#### [Requirement]
Check each line below for the word "Gaddafi", then please report how many lines have it and nothing more.

Material for this task Block Start

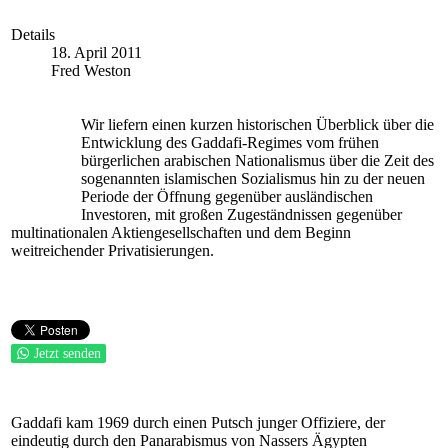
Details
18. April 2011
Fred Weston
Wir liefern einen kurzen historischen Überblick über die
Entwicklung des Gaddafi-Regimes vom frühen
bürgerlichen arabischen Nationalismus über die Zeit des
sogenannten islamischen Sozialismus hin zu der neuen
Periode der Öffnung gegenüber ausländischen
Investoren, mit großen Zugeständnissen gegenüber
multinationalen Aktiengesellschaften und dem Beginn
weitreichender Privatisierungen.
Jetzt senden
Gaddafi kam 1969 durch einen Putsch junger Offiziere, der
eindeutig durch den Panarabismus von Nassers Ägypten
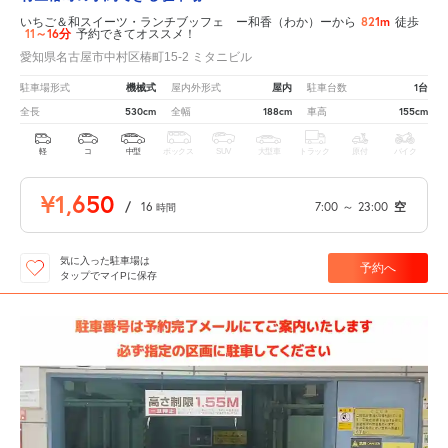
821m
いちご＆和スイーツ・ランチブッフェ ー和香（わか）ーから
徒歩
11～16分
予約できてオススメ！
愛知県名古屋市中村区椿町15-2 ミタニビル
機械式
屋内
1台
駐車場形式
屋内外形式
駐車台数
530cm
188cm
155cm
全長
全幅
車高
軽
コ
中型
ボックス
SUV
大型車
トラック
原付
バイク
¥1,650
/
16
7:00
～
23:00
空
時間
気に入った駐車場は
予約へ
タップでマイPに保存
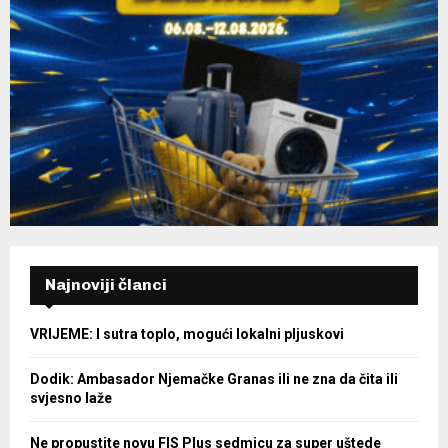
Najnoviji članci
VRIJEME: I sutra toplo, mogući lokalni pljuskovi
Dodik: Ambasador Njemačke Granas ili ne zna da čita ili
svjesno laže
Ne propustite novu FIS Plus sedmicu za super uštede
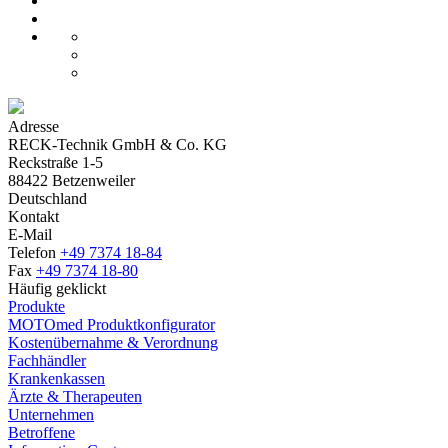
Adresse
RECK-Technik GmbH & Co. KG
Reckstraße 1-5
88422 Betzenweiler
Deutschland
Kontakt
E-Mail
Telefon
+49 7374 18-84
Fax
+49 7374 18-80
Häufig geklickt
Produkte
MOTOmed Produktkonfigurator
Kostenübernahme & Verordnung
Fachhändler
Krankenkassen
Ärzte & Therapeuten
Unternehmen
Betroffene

Material for this task Block End

#### [Answer to this exercise]
2